We’ve also learned a little more about the valvetrain, but the durability strategy doesn’t waver. The block is machined for 60 mm roller cam bearings that support a Comp Cams billet camshaft and Jesel .937-inch-diameter lifters. Smith Bros. pushrods and T&D Machine 1.7:1 rocker arms carry the lobe instructions to Del West titanium valves.
“Nothing really in that valve train is all that far off from production, to be honest. We took some knowledge from our NASCAR side, as far as valve sizes, which are very close to what production runs,” says Brian Goble, sports car engine program manager at ECR, which is located in Welcome, North Carolina. “But the mass of the components, and the geometry of the rockers, are much less aggressive compared to what NASCAR runs. It’s a standard steel rocker arm assembly.”
One deviation from the production LT engine found in Cadillac performance vehicles is the absence of direct injection. Goble says the development team found the necessary powerband and driveability using port injection, so DI remains an option for marketing purposes or even as a test-bed for a future production part.
A closer look at the unique 2-piece Kinsler intake manifold reveals the bottom half is machined from billet aluminum. It attaches to the cylinder heads and locates the GM fuel injectors. The top half supports the eight butterfly throttles that have different-length trumpets to even air distribution. The electronic throttle control and throttle shafts are all contained under the carbon-fiber airbox mounted above the intake manifold. Air is fed into the airbox through two sonic air restrictors mounted on the car’s roof. IMSA can adjust the size of the openings as part of the Balance of Performance (BoP) guidelines. This season the Cadillac teams have had numerous BoP adjustments that have included decreasing the fuel tank, adjusting the aero package and even changing the transmission gear ratios. Meanwhile, IMSA has allowed competing engines to increase boost as a way to even out track performance.

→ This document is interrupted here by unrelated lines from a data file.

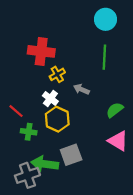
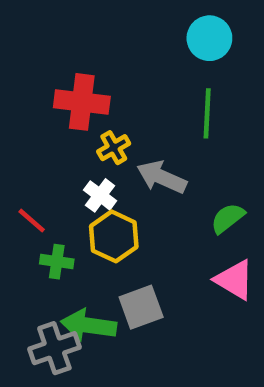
gray arrow: (81, 89) -> (162, 177), size x1.5

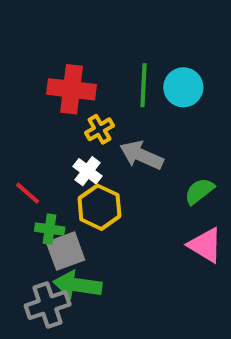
cyan circle: (209, 38) -> (183, 87), moved
green line: (207, 113) -> (143, 85), moved
gray square: (141, 307) -> (66, 251), moved

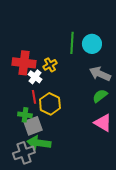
red cross: (72, 89) -> (24, 63), moved
gray arrow: (141, 155) -> (100, 74), moved
white cross: (88, 171) -> (35, 77), moved
red line: (28, 193) -> (34, 97), moved, turned 40

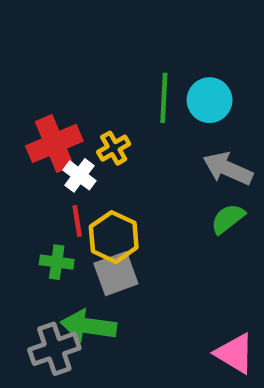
red cross: (24, 63) -> (54, 143), turned -30
pink triangle: (103, 123) -> (235, 353), moved
gray square: (33, 126) -> (116, 274), moved

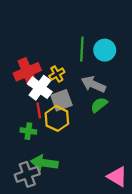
gray arrow: (228, 169) -> (93, 84), moved
white cross: (79, 175) -> (40, 88), size x1.5
green semicircle: (228, 219) -> (99, 105), moved
gray square: (116, 274) -> (61, 100), moved

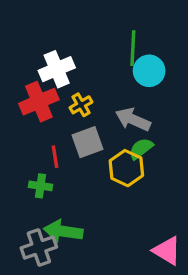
green line: (82, 49) -> (133, 48), moved
white cross: (40, 88) -> (57, 69), moved, turned 30
yellow hexagon: (57, 118) -> (126, 168), moved

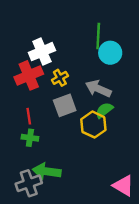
red line: (55, 157) -> (29, 116), moved

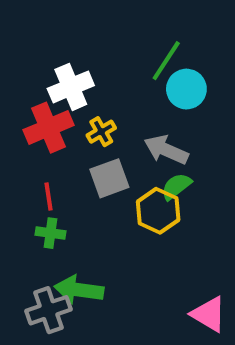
green line: (98, 36) -> (166, 61), turned 30

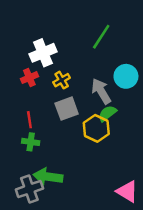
cyan circle: (186, 89) -> (126, 76), moved
red cross: (48, 128) -> (29, 78), size x0.6
gray arrow: (166, 150) -> (101, 91), turned 35

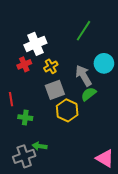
red line: (29, 120) -> (11, 99), moved
yellow hexagon: (96, 128) -> (67, 110), moved
green arrow: (48, 177) -> (40, 146), size x0.6

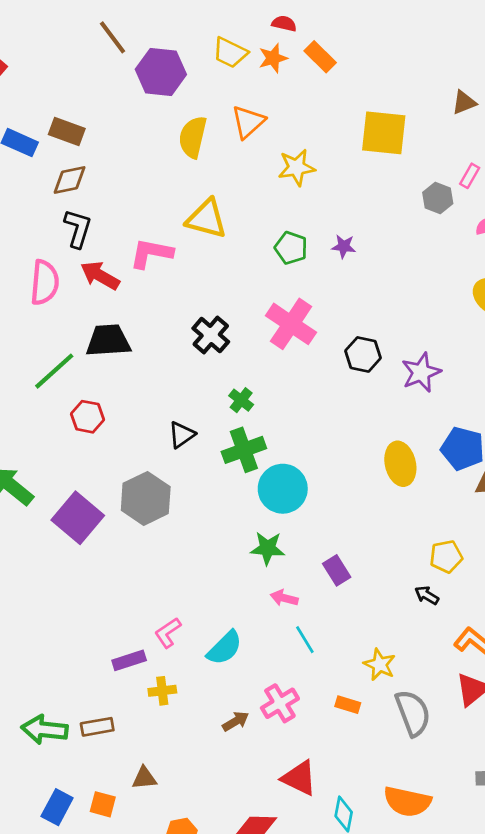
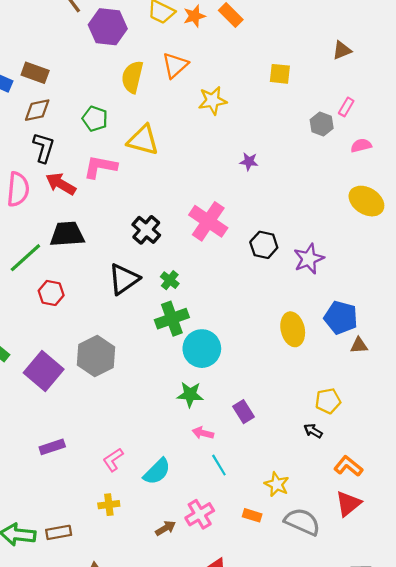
yellow square: (384, 133) -> (280, 74), size x0.6
green pentagon: (291, 248) -> (95, 119), moved
black triangle: (182, 435) -> (124, 279), moved, size x1.5
purple rectangle: (129, 660) -> (52, 447), moved
gray semicircle: (413, 713) -> (302, 522), turned -45

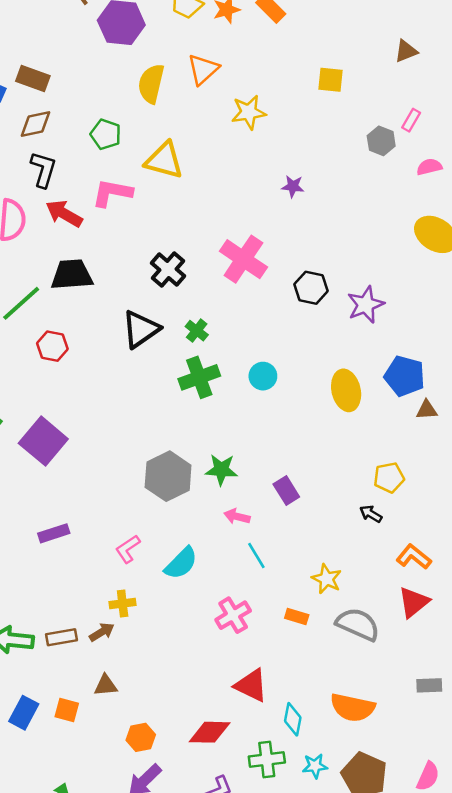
cyan circle: (202, 349) -> (263, 376), moved, size x0.6
gray hexagon: (96, 356) -> (168, 476), moved
brown arrow: (165, 528) -> (102, 632), moved

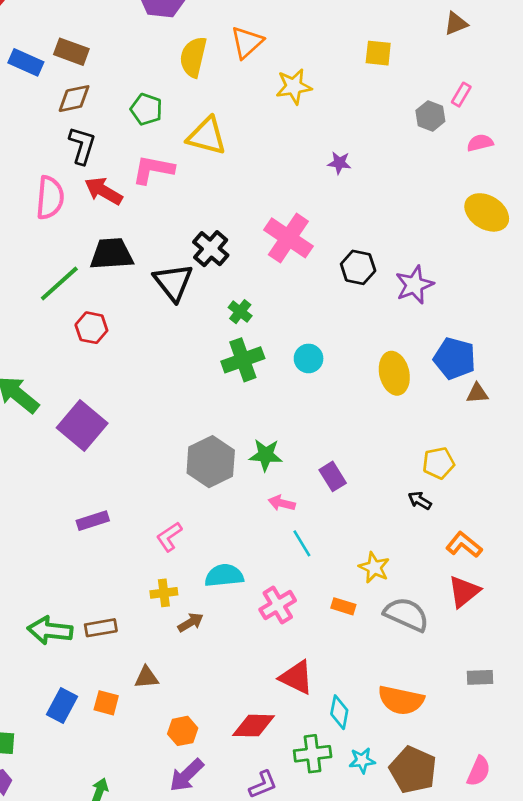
black triangle: (141, 329) -> (173, 282), moved, turned -33
cyan semicircle: (181, 563) -> (224, 576), moved, turned -141
brown arrow: (102, 632) -> (191, 622), moved

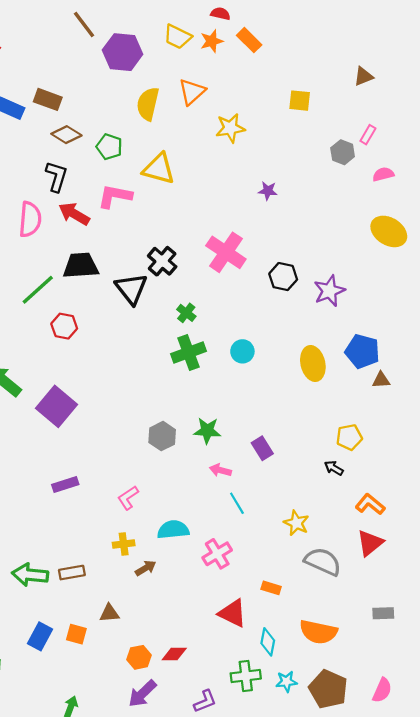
brown diamond: (74, 99) -> (66, 135), moved, turned 44
gray hexagon: (211, 462) -> (162, 436), size x0.7
orange rectangle: (343, 606) -> (271, 588), moved
red diamond: (254, 726) -> (174, 654), moved, size x0.7

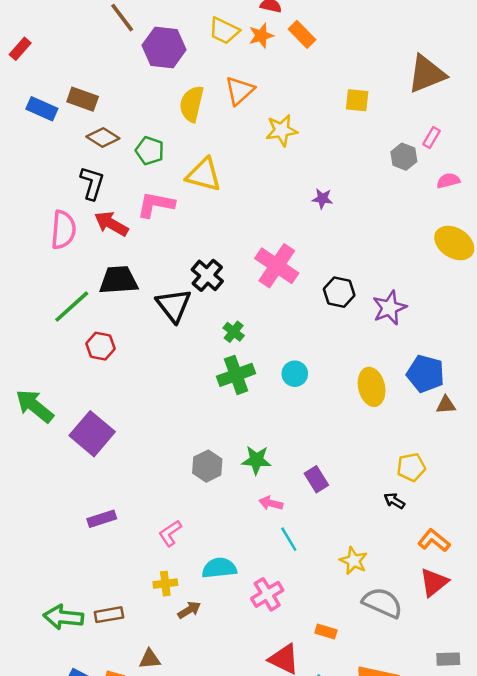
brown triangle: (363, 76) -> (427, 74), size x1.8

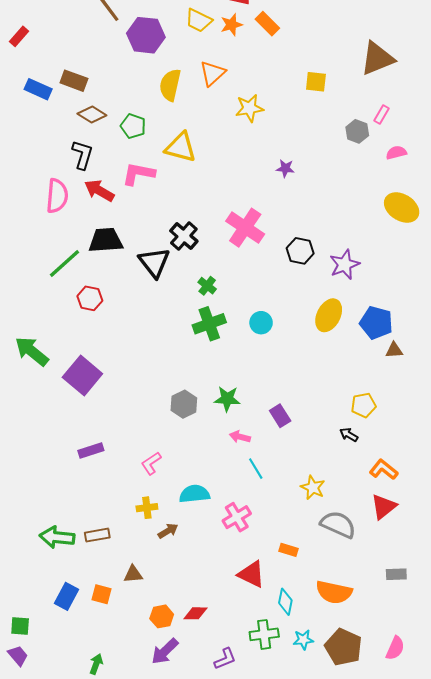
yellow ellipse: (372, 387) -> (329, 315), moved, turned 40

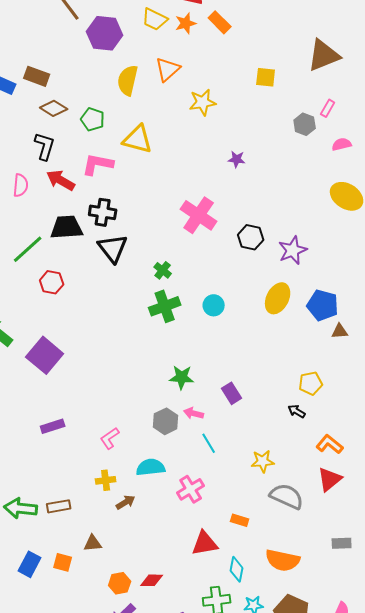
pink semicircle: (57, 196) -> (21, 185), size x0.7
black cross: (184, 236) -> (103, 212), moved, turned -32
gray hexagon: (184, 404) -> (166, 421), moved
yellow star: (313, 488) -> (263, 461), turned -30
red triangle: (252, 574) -> (205, 543), turned -36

While Cadillac appears headed for a dominating season on the IMSA WeatherTech SportsCar Championship, competition is likely to increase substantially next year. Honda Performance Development and Roger Penske have agreed to field two Acura DPi cars next year. The power foundation will be HPD’s well-tested AR35TT twin-turbo V6. The proposed Acura ARX-05 DPi cars could be unveiled in mid-August at Monterey.